Mercy
“Blessed are the merciful, for they shall obtain mercy” (Mt 5.7). To be merciful is to be like God, for “The Lord is merciful and gracious, slow to anger and abounding in steadfast love” (Ps 103.8).
The Lord passed before Moses and proclaimed, “The Lord, the Lord, a God merciful and gracious, slow to anger and abounding in steadfast love for thousands, forgiving iniquity and transgression and sin . . .” (Ex 34.6–7). This also is the teaching of Christ in His Sermon on the Mount:
. . . love your enemies and do good and lend, expecting nothing in return; and your reward will be great, and you will be children of the Most High; for He is kind to the ungrateful and the selfish. Be merciful, even as your Father is merciful (Lk 6.35–36). (Exodus 34:6-7)
To be merciful does not mean to justify falsehood and sin. It does not mean to be tolerant of foolishness and evil. It does not mean to overlook injustice and iniquity. God is not this way, and does not do this.
To be merciful means to have compassion on evil-doers and to sympathize with those who are caught in the bonds of sin. It means to forego every self-righteousness and every self-justification in comparison with others. It means to refuse to condemn whose who do wrong, but to forgive those who harm and destroy, both themselves and others. It is to say with utter seriousness, “forgive us our trespasses as we forgive those who trespass against us” (Mt 6.12).
According to Jesus, the spiritual person will be merciful because he himself is in need of mercy. The spiritual person will be merciful because he knows that he himself is a sinful man in need of God’s mercy and help. There is no one without sin, no one who can claim righteousness before God. If one claims to have no sin, says Saint John, he is a liar, and makes God a liar as well (1 Jn 1.10,2.4). The spiritual person, because he is in union with God, acknowledges his sin and his need for forgiveness from God and from men. He cannot condemn others for he knows, but for the grace of Christ, that he himself stands unworthy and condemned.
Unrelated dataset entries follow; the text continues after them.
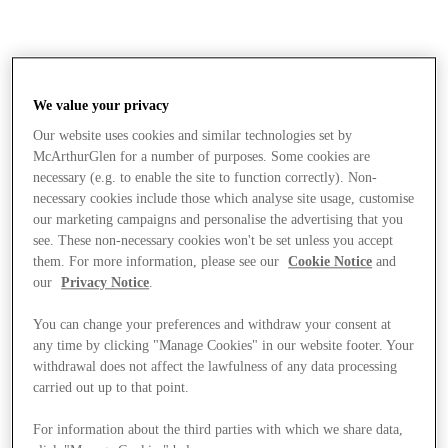
We value your privacy
Our website uses cookies and similar technologies set by
McArthurGlen for a number of purposes. Some cookies are
necessary (e.g. to enable the site to function correctly). Non-
necessary cookies include those which analyse site usage, customise
our marketing campaigns and personalise the advertising that you
see. These non-necessary cookies won't be set unless you accept
them. For more information, please see our
Cookie Notice
and
our
Privacy Notice
.
You can change your preferences and withdraw your consent at
any time by clicking "Manage Cookies" in our website footer. Your
withdrawal does not affect the lawfulness of any data processing
carried out up to that point.
Stores
For information about the third parties with which we share data,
If Thou O Lord, shouldst mark iniquities, who could stand? But there is forgiveness with Thee that Thou mayst be feared (Ps 130.3–4).
The merciful person is merciful toward himself as well as others. This does not mean that he makes light of his sins and takes God’s forgiveness for granted. It means rather that he does not plague himself with neurotic guilt and remorse, surrendering to sinful scruples which are the death of the soul. It means that he trusts in the loving-kindness of God and knows, as Saint Paul has said, that no works of his own will ever deliver him from the need of God’s mercy and love.
For by grace you have been saved through faith; and this not your own doing, it is the gift of God—not because of works, lest any man boast. For we are His workmanship, created in Christ Jesus for good works, which God prepared beforehand, that we should walk in them (Eph 2.8–10).
Thus it is the continual reception of the mercy of God and nothing else which empowers the soul to good works. And it is only the merciful who attain mercy from God. For all eternity man will be at the disposal of God’s mercy. At whatever stage of development he will reach, man’s prayer will always remain the central prayer of the Church: Lord have mercy on me a sinner! The holier the person, the greater is his sense of sinful unworthiness, the stronger is his dependence on the mercy of God, and the more he is merciful to the weaknesses of others.